11. Mai 2016

50 Jahre Goethe-Institut in Lima

Von Richard Meier - Freier Mitarbeiter, Themen Kultur, Gesellschaft und Bildung | Newsletter - 2016 - 06 Juni

Das Goethe-Institut in Lima hat im April sein 50-jähriges Jubiläum gefeiert. Sein Auftrag ist von jeher die Vermittlung der deutschen Sprache und die Verbreitung deutscher Kultur in Peru. Dies soll auch in Zukunft so bleiben; trotzdem werden in der Kulturarbeit neue Perspektiven eingenommen. Fragen an die Direktorin Dr.
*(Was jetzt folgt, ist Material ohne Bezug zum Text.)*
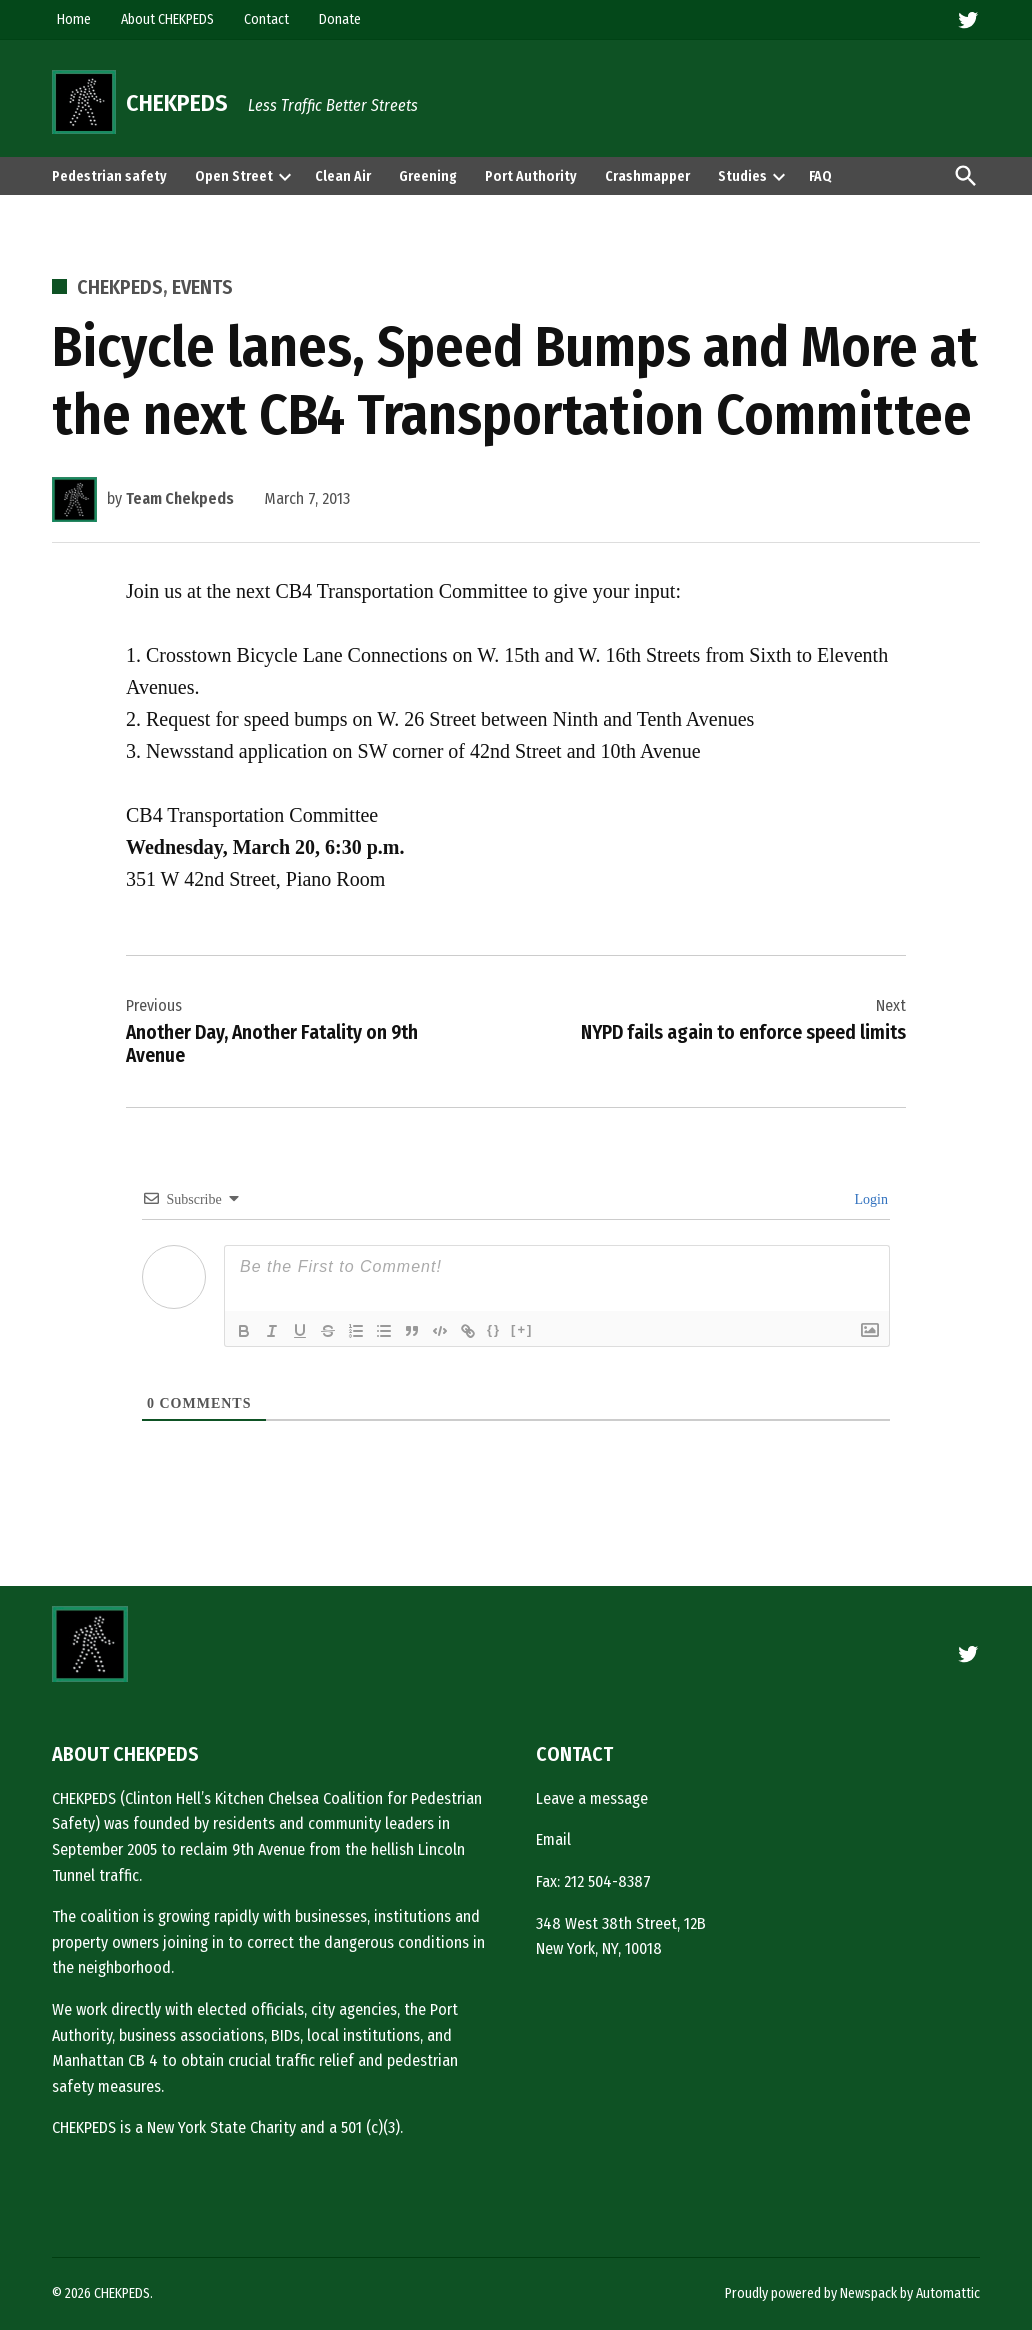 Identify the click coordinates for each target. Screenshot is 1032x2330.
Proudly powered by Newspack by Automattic (852, 2293)
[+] (522, 1329)
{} (494, 1329)
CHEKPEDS (177, 103)
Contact (266, 19)
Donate (340, 19)
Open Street (234, 176)
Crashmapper (647, 176)
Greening (428, 176)
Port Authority (531, 176)
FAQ (820, 176)
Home (74, 19)
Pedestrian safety (109, 176)
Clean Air (343, 176)
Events (202, 287)
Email (553, 1839)
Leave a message (592, 1798)
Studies (742, 176)
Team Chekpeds (180, 498)
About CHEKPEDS (167, 19)
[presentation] (285, 176)
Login (869, 1199)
Carola Dürr.

Mit welchen Ländern hatten Sie als Kulturvermittlerin zu tun, bevor Sie 2013 die Leitung des Goethe-Instituts in Lima übernommen haben?

In der Vergangenheit hatte ich mit sehr vielen Ländern weltweit zu tun – einerseits durch meinen Schwerpunkt auf Ost- und Mitteleuropa, andererseits durch meine Arbeit für das Haus der Kulturen der Welt in Berlin, wo ich in Projekte zu Zentralasien, Mexiko, und in ein internationales Performing-Art-Festival mit dem Schwerpunkt auf außereuropäischen Kulturen eingebunden war. Hier hatte ich auch viel Kontakt mit asiatischen Ländern. Für das Goethe-Institut habe ich seit dem Jahr 2000 als freiberufliche Dramaturgin Projekte in verschiedenen Ländern entwickelt und durchgeführt.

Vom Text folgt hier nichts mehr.